%%

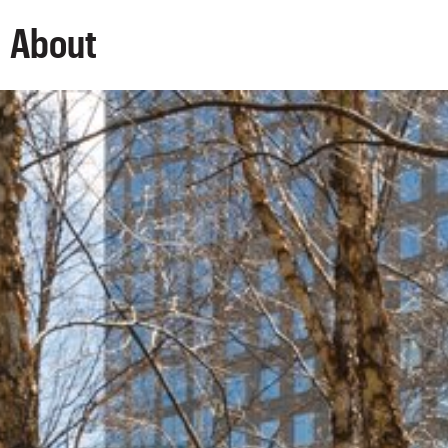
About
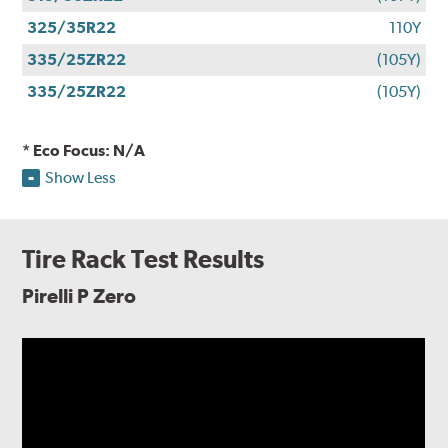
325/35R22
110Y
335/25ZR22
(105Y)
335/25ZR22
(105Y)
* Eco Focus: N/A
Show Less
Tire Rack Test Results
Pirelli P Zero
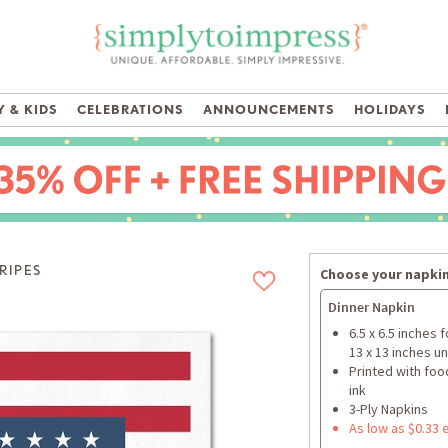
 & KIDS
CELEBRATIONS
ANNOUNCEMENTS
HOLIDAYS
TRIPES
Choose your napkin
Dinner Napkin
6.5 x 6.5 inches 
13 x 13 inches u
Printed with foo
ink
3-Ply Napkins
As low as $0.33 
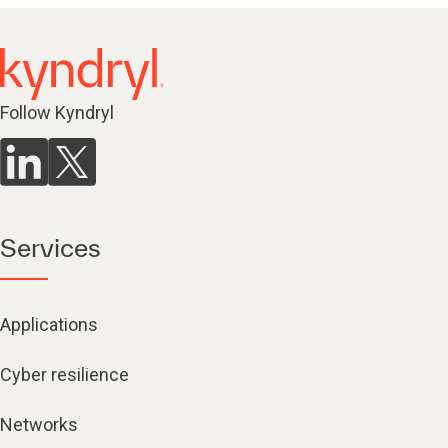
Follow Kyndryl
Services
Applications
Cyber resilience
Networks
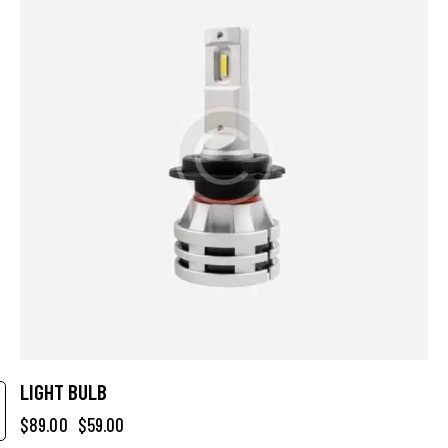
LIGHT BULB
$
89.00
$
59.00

%%
%%

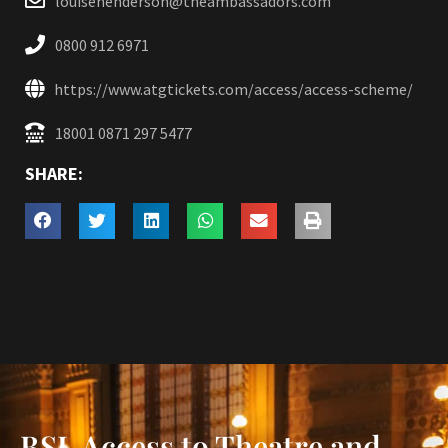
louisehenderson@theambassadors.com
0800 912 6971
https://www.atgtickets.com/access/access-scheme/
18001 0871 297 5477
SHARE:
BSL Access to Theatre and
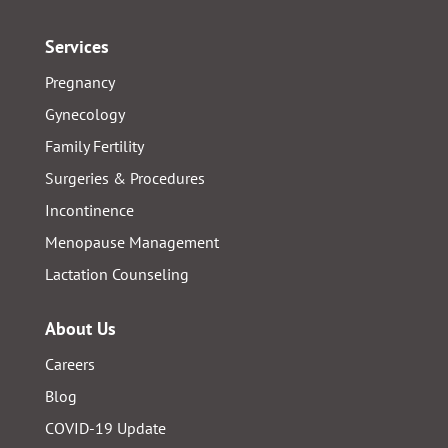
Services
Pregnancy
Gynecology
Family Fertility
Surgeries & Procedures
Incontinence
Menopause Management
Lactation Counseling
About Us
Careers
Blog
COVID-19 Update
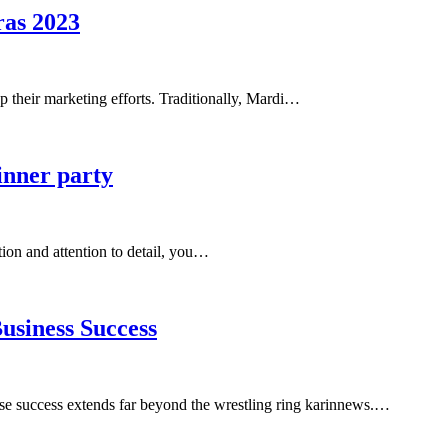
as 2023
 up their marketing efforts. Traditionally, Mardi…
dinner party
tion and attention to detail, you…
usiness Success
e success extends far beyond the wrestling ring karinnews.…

%%

- **To do**:
Using the records above, return word for word the lines that begin at the one containing "0800 912 6971" and end at the one containing "e success extends", both of them included and no pictures.

- **Task result**:
0800 912 6971
https://www.atgtickets.com/access/access-scheme/
18001 0871 297 5477
SHARE:
BSL Access to Theatre and
Services
Pregnancy
Gynecology
Family Fertility
Surgeries & Procedures
Incontinence
Menopause Management
Lactation Counseling
About Us
Careers
Blog
COVID-19 Update
as 2023
 up their marketing efforts. Traditionally, Mardi…
dinner party
tion and attention to detail, you…
usiness Success
e success extends far beyond the wrestling ring karinnews.…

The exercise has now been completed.